> _Work task_
For the listing below, output exactly the lines from the line with "Интересно, что компании Huawei (включая" up to and including the line with "مر اردوهای هدفمند", and no other lines.

◇ ◇ ◇ ◇

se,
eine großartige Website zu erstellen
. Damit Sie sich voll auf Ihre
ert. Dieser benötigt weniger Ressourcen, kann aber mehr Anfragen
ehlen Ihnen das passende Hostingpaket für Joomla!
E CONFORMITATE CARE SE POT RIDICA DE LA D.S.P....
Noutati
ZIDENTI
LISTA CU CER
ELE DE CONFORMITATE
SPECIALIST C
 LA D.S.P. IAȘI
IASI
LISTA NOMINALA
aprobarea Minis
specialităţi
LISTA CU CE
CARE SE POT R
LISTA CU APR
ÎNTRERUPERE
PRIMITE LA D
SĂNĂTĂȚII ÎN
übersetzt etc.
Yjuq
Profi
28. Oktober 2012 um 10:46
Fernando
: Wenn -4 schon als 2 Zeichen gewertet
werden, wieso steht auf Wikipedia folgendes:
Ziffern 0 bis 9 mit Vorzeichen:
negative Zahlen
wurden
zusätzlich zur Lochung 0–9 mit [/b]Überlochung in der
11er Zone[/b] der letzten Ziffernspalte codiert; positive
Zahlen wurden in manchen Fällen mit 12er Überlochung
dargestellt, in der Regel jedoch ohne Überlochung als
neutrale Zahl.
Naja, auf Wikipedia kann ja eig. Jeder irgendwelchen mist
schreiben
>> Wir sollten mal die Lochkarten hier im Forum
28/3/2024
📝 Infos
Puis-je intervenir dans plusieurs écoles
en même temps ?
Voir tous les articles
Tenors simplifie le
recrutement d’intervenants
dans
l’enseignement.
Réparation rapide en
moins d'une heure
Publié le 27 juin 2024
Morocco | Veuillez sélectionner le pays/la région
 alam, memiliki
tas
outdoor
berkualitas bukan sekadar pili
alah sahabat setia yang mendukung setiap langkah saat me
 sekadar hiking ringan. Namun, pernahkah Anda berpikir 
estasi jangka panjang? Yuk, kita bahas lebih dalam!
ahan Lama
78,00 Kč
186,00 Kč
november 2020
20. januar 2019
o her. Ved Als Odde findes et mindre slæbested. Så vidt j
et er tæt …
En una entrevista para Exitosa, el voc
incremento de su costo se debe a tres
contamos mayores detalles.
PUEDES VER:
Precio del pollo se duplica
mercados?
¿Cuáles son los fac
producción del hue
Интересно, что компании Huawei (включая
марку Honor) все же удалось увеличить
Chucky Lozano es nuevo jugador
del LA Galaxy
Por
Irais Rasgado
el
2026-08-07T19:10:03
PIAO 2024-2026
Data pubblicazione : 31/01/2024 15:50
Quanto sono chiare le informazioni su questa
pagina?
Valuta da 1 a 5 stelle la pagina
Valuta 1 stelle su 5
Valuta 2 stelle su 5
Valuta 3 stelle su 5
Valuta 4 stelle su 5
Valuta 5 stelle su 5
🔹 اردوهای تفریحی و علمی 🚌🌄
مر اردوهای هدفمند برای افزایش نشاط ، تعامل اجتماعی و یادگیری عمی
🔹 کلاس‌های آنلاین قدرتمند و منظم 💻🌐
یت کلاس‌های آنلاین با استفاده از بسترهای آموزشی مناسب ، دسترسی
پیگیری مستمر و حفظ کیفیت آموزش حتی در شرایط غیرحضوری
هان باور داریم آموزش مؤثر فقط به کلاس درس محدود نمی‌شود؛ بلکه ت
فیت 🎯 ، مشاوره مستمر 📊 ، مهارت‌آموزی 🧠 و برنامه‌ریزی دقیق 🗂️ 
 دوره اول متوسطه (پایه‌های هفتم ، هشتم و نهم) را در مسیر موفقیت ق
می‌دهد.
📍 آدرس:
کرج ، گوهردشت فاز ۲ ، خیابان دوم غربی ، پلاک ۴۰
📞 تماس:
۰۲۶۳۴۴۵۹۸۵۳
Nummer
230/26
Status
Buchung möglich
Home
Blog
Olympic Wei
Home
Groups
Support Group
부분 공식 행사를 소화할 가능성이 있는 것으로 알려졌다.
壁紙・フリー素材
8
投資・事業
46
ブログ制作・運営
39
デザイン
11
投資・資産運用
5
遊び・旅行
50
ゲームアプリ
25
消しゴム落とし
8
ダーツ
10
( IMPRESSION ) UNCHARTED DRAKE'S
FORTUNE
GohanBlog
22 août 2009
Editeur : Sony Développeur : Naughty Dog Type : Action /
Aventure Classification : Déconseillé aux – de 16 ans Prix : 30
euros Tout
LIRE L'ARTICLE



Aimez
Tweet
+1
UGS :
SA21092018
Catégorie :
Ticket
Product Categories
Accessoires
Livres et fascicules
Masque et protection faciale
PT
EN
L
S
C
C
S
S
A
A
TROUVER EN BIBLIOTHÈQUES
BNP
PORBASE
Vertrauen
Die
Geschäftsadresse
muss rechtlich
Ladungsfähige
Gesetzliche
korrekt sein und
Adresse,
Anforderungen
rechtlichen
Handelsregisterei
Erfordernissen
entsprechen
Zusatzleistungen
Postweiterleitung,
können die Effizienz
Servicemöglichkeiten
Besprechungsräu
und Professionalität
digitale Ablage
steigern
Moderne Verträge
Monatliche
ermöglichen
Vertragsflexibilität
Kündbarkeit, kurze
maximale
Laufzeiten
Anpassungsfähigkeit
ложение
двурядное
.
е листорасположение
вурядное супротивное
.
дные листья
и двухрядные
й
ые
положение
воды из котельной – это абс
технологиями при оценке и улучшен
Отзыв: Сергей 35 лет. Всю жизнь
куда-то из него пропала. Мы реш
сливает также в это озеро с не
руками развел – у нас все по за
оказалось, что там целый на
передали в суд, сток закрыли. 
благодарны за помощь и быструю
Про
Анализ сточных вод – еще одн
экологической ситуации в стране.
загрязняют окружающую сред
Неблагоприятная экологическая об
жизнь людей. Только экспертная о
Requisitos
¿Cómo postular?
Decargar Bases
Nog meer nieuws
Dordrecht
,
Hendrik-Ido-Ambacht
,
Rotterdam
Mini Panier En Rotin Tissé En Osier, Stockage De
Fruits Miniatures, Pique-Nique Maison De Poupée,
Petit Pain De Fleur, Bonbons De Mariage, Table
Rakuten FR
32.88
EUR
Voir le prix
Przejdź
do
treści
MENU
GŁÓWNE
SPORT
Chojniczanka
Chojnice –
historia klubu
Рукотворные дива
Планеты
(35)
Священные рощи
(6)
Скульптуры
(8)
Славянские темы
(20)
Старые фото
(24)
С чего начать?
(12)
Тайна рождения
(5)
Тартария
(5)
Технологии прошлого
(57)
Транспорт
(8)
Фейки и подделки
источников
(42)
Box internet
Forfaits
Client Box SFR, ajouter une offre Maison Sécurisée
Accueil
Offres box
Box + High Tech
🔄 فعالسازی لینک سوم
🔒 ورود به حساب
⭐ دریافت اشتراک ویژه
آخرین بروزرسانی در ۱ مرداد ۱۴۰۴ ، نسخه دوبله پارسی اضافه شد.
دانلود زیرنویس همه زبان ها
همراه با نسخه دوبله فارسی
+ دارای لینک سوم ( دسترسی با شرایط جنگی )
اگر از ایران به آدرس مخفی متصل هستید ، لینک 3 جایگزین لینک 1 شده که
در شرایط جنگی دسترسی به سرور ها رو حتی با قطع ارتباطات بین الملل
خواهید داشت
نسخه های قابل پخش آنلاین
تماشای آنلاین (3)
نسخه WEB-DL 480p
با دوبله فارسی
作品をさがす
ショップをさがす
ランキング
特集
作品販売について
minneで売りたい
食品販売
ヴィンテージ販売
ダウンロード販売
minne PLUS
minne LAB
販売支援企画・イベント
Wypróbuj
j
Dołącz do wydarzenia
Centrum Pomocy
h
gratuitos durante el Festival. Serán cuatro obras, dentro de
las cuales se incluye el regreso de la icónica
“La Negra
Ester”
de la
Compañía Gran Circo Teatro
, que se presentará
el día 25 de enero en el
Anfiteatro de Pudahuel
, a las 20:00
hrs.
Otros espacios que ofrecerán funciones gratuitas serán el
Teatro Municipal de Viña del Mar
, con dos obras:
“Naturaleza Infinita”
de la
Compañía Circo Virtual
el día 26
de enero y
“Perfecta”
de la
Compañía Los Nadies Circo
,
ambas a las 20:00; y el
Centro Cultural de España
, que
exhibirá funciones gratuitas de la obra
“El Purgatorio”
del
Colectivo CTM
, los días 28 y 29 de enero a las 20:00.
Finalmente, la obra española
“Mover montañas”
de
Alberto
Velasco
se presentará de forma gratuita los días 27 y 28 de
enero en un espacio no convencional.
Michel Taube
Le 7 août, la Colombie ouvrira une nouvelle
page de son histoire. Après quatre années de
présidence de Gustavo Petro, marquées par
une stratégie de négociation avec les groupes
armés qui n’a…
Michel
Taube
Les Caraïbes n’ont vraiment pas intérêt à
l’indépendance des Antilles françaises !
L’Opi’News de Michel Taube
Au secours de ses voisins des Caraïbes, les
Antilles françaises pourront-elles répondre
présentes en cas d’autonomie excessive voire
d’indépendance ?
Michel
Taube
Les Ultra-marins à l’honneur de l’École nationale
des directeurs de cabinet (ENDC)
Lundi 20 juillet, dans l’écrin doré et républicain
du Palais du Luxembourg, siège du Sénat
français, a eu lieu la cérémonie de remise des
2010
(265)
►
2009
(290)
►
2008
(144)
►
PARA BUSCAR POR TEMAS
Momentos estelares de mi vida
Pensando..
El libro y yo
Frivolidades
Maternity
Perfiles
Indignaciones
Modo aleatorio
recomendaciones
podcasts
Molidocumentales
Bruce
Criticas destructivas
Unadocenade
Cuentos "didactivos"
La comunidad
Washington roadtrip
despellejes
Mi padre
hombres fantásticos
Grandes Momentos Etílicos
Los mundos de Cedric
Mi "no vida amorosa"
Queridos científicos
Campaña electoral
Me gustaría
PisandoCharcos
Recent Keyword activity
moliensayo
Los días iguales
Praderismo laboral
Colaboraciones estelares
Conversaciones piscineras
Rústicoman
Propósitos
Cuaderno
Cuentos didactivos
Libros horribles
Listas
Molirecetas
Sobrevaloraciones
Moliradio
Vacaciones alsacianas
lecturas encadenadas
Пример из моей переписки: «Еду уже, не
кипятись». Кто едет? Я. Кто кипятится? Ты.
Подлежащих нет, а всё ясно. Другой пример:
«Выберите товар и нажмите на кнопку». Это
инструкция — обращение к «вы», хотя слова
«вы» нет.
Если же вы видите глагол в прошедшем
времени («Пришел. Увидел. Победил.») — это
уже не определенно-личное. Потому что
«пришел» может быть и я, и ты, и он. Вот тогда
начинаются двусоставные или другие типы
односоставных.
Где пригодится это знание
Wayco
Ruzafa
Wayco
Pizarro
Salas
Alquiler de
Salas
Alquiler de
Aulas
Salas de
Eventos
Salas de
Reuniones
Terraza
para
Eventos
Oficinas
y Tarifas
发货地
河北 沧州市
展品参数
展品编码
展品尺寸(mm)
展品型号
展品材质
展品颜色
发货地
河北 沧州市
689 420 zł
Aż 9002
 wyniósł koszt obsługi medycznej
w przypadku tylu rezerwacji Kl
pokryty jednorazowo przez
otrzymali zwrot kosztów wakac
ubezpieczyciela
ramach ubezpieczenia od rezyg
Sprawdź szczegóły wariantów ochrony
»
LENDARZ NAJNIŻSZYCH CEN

◇ ◇ ◇ ◇

> _Answer below_
Интересно, что компании Huawei (включая
марку Honor) все же удалось увеличить
Chucky Lozano es nuevo jugador
del LA Galaxy
Por
Irais Rasgado
el
2026-08-07T19:10:03
PIAO 2024-2026
Data pubblicazione : 31/01/2024 15:50
Quanto sono chiare le informazioni su questa
pagina?
Valuta da 1 a 5 stelle la pagina
Valuta 1 stelle su 5
Valuta 2 stelle su 5
Valuta 3 stelle su 5
Valuta 4 stelle su 5
Valuta 5 stelle su 5
🔹 اردوهای تفریحی و علمی 🚌🌄
مر اردوهای هدفمند برای افزایش نشاط ، تعامل اجتماعی و یادگیری عمی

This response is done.